Since I'm on a rails binge lately I haven't found much need to use a full blown JS framework as most of the JS is just minor enhancements. I might give marionette a shot though just because I want to try something new and backbone seems to be pretty popular with the rails crowd for when you need to do more than just sprinkle a little bit of JS around. Marionette seems to solve a lot of pain points that backbone has.
Can you explain what something like angular takes care of that overlaps with rails? Are you using pjax?

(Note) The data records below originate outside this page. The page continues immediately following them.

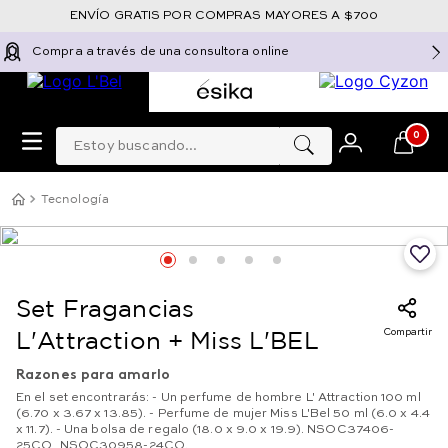
ENVÍO GRATIS POR COMPRAS MAYORES A $700
Compra a través de una consultora online
Estoy buscando...
0
Tecnología
Set Fragancias
Compartir
L'Attraction + Miss L'BEL
Razones para amarlo
En el set encontrarás: - Un perfume de hombre L' Attraction 100 ml
(6.70 x 3.67 x 13.85). - Perfume de mujer Miss L'Bel 50 ml (6.0 x 4.4
x 11.7). - Una bolsa de regalo (18.0 x 9.0 x 19.9). NSOC37406-
25CO, NSOC30958-24CO.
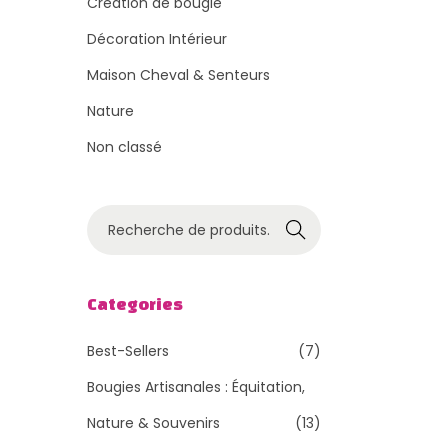
Création de bougie
Décoration Intérieur
Maison Cheval & Senteurs
Nature
Non classé
R
Recher
e
che
c
h
Categories
e
Best-Sellers
(7)
r
c
Bougies Artisanales : Équitation,
h
Nature & Souvenirs
(13)
e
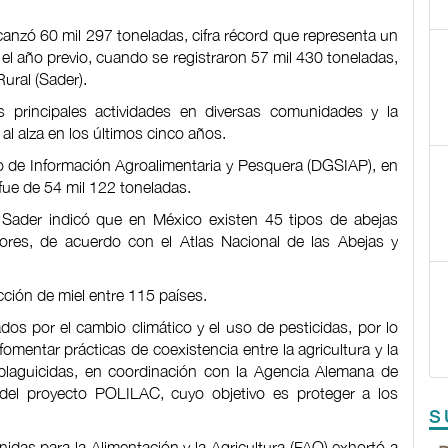
canzó 60 mil 297 toneladas, cifra récord que representa un
l año previo, cuando se registraron 57 mil 430 toneladas,
Rural (Sader).
 principales actividades en diversas comunidades y la
l alza en los últimos cinco años.
io de Información Agroalimentaria y Pesquera (DGSIAP), en
fue de 54 mil 122 toneladas.
a Sader indicó que en México existen 45 tipos de abejas
res, de acuerdo con el Atlas Nacional de las Abejas y
ción de miel entre 115 países.
os por el cambio climático y el uso de pesticidas, por lo
entar prácticas de coexistencia entre la agricultura y la
plaguicidas, en coordinación con la Agencia Alemana de
 del proyecto POLILAC, cuyo objetivo es proteger a los
S
idas para la Alimentación y la Agricultura (FAO) exhortó a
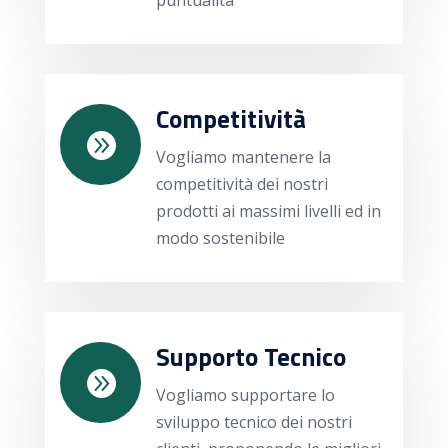
Competitività

Vogliamo mantenere la
competitività dei nostri
prodotti ai massimi livelli ed in
modo sostenibile
Supporto Tecnico

Vogliamo supportare lo
sviluppo tecnico dei nostri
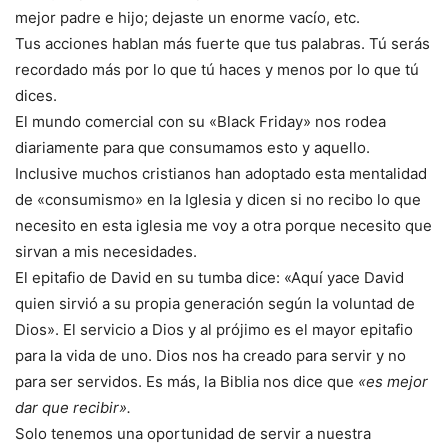
mejor padre e hijo; dejaste un enorme vacío, etc.
Tus acciones hablan más fuerte que tus palabras. Tú serás
recordado más por lo que tú haces y menos por lo que tú
dices.
El mundo comercial con su «Black Friday» nos rodea
diariamente para que consumamos esto y aquello.
Inclusive muchos cristianos han adoptado esta mentalidad
de «consumismo» en la Iglesia y dicen si no recibo lo que
necesito en esta iglesia me voy a otra porque necesito que
sirvan a mis necesidades.
El epitafio de David en su tumba dice: «Aquí yace David
quien sirvió a su propia generación según la voluntad de
Dios». El servicio a Dios y al prójimo es el mayor epitafio
para la vida de uno. Dios nos ha creado para servir y no
para ser servidos. Es más, la Biblia nos dice que
«es mejor
dar que recibir».
Solo tenemos una oportunidad de servir a nuestra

Marionette definitely helps backbone, but I still wasn't a huge fan. I've always heard that ember is supposed to be the "rails js framework" with a lot of community support, though I've never tried it.
** UnhandledExceptionEventHandler :: OFFICIAL LC / CHATTER THREAD ** Quote
08-01-2013 , 05:44 PM
Quote:
Originally Posted by Shoe Lace
I didn't think angular was too bad to get started with. Once you understand a few key things that it does and what components handle what then everything just falls into place with experience as you use the framework.
I think this is how AngularJS is going to be perceived in the long run, as more of the use case is handled without leaving the AngularJS ecosystem, but as it stands, a lot of people have to bend AngularJS to work with large existing code bases and/or buggy foreign libraries (jQuery plugins, etc) to get the work done and this is where the complexity comes from. I've spent a decent amount of time helping people on the AngularJS google group and it's fairly clear to me that the learning curve is fairly steep you get past the basics (using existing directives, creating basic template-based directives, basic services/controllers, simple routes) to meet more complex requirements.
** UnhandledExceptionEventHandler :: OFFICIAL LC / CHATTER THREAD ** Quote
08-01-2013 , 05:55 PM
Quote:
Originally Posted by Nchabazam
Can you explain what something like angular takes care of that overlaps with rails? Are you using pjax?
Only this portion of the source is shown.